Lines with "目標達成" in the records below: say how many there are, and add nothing.
-- Material to process follows --
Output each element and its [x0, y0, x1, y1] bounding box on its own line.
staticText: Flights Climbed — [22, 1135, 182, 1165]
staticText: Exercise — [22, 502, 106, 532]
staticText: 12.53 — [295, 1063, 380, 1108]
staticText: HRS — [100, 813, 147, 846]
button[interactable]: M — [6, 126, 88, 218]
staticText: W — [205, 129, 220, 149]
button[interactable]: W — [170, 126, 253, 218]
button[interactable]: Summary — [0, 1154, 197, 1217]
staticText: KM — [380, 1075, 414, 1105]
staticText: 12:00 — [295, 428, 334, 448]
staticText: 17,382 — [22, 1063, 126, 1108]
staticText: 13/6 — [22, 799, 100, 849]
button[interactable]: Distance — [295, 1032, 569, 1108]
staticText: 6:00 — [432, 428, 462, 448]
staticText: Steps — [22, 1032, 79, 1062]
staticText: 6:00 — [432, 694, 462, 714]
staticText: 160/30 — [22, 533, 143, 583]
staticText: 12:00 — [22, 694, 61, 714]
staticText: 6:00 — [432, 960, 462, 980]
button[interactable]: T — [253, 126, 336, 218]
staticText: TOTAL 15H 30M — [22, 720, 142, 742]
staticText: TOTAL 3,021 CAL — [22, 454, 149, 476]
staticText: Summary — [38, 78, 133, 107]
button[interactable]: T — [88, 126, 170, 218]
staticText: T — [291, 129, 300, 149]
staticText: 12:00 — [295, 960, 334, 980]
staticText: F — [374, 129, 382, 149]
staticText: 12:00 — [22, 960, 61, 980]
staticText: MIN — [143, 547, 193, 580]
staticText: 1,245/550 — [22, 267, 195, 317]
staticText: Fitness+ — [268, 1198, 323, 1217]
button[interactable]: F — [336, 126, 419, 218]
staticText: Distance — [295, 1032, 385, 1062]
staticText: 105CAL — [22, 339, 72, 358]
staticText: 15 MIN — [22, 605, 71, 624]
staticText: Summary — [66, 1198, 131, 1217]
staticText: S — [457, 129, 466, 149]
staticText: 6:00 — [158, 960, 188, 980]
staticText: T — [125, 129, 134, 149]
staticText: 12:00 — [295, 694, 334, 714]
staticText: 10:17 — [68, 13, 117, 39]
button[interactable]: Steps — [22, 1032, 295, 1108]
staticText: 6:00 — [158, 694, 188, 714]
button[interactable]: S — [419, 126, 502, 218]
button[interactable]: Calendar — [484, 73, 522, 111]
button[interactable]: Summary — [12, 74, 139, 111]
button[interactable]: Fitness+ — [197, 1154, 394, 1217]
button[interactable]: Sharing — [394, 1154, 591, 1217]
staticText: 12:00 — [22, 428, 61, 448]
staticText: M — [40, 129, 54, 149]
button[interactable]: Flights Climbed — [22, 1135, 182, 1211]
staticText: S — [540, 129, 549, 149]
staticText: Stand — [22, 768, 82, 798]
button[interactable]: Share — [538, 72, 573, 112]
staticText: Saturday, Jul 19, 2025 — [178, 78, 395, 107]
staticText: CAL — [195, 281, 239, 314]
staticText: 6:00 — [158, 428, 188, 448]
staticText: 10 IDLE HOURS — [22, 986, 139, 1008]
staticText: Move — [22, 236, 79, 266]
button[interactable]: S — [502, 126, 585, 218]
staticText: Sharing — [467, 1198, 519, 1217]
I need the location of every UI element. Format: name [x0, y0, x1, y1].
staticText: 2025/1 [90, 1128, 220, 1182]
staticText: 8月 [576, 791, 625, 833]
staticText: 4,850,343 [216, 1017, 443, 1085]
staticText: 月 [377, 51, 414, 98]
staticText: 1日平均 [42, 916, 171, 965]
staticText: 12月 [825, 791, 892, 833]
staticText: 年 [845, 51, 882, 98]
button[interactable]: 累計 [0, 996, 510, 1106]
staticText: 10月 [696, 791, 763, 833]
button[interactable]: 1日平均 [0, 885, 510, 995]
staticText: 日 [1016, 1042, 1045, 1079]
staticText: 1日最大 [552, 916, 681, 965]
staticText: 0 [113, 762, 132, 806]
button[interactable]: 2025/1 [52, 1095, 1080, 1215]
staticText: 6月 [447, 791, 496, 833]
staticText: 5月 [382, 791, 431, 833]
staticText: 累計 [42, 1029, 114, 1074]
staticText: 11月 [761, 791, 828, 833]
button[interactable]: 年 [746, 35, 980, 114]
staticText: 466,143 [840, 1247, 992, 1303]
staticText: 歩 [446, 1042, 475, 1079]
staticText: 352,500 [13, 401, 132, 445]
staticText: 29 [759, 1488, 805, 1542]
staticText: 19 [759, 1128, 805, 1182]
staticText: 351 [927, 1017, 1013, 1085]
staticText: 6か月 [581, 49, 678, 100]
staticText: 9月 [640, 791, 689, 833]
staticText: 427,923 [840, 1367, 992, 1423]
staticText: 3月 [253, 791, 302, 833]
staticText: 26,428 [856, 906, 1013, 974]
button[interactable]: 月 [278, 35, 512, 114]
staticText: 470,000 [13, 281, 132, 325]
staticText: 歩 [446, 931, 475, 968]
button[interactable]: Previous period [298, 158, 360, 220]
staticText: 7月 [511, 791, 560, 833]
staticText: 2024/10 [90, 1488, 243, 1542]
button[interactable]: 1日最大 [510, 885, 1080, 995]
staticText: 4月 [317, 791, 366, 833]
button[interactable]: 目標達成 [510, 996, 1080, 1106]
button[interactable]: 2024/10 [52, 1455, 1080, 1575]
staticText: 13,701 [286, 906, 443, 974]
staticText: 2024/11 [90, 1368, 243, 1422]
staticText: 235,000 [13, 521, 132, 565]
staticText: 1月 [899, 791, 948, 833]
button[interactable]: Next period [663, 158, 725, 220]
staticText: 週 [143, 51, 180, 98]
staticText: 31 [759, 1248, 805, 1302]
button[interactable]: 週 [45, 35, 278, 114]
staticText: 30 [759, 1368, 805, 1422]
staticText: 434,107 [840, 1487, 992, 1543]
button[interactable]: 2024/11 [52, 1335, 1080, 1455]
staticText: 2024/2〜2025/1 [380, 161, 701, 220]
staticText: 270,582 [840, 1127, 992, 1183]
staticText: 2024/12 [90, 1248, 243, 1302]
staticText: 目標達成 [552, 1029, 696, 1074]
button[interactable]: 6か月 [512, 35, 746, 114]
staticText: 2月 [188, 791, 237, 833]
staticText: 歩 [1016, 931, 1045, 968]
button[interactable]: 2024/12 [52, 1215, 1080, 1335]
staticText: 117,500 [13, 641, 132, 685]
-- Material to process concluded --
-- Material to process follows --
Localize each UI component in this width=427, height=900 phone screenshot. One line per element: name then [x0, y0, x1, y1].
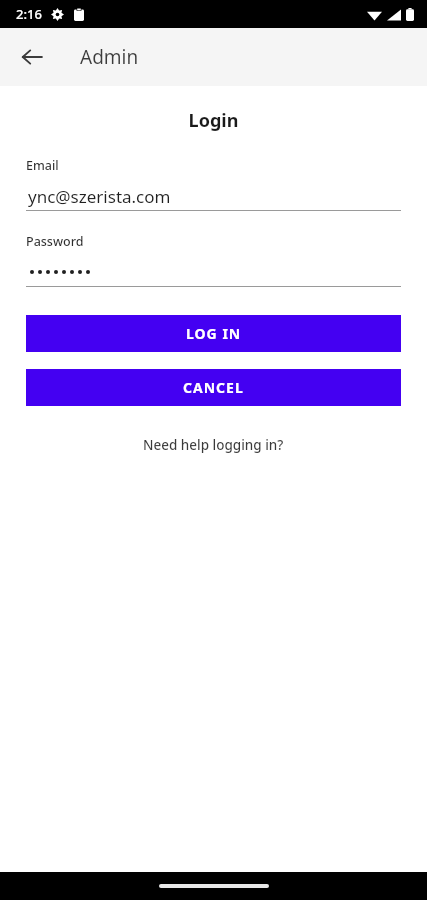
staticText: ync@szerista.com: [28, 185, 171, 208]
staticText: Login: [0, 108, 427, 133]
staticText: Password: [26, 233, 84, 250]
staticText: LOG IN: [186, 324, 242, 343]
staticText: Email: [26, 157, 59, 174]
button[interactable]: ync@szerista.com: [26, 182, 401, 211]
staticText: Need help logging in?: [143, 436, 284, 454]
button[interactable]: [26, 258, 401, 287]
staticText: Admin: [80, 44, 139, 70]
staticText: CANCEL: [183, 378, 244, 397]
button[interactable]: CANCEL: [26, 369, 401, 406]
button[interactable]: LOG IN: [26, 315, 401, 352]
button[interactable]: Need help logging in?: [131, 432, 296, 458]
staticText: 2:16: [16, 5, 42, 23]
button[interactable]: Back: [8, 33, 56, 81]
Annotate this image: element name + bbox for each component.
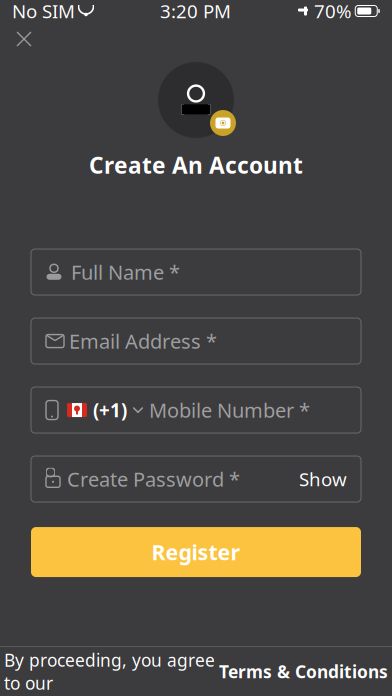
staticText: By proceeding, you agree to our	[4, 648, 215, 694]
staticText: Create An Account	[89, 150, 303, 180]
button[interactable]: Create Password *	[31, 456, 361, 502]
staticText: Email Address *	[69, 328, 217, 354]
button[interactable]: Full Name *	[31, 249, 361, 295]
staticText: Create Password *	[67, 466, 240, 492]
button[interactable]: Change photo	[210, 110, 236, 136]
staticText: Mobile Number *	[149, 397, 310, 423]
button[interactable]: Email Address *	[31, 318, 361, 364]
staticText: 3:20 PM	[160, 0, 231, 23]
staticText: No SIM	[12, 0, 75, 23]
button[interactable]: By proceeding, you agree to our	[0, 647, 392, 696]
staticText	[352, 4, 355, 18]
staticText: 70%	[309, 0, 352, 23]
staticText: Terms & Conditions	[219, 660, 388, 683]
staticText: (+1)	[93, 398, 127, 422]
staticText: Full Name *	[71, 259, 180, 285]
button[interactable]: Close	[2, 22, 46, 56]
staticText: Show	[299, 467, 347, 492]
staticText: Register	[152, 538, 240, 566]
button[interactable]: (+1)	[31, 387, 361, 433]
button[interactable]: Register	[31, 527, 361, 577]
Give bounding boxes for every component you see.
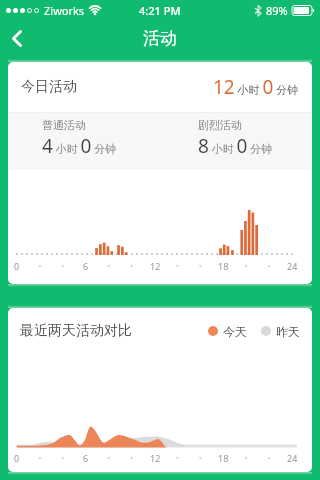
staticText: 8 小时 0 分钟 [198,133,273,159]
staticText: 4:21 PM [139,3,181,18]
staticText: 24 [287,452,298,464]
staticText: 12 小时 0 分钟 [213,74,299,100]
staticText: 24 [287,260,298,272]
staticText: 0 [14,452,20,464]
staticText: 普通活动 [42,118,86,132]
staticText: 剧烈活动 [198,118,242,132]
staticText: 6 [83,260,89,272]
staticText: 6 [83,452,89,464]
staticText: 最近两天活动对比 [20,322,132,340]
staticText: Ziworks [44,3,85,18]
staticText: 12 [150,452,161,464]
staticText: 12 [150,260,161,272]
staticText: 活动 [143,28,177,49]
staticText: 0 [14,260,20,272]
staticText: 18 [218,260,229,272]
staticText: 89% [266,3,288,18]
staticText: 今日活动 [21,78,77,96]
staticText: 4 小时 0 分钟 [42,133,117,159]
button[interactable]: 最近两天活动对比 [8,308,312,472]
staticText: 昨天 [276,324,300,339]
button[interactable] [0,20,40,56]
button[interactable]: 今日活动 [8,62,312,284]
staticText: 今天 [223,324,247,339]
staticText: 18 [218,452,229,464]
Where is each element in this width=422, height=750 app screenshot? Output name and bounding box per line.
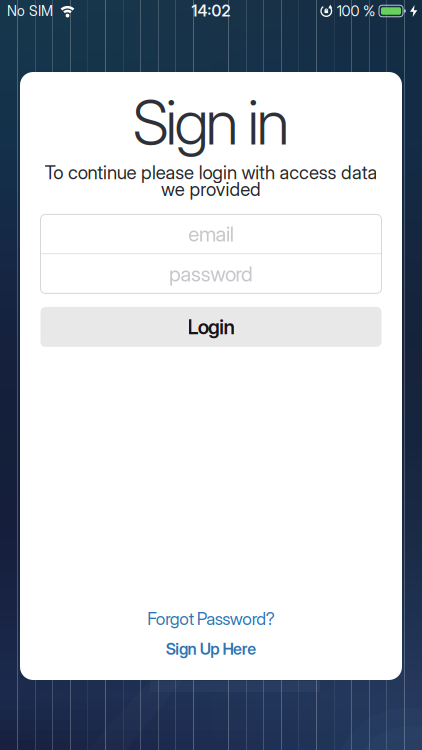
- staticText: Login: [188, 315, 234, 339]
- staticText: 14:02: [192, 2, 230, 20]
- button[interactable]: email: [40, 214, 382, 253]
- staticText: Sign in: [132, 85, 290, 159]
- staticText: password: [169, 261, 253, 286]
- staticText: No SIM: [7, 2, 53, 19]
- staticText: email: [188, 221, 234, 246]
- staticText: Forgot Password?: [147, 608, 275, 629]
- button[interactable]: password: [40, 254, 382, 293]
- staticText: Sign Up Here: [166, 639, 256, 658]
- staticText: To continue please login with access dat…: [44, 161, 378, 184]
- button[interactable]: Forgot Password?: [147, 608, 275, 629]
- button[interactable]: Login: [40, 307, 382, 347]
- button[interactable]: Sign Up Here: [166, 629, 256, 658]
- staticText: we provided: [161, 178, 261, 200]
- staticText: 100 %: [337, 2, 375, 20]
-- Material to process concluded --
> [Task result]: 2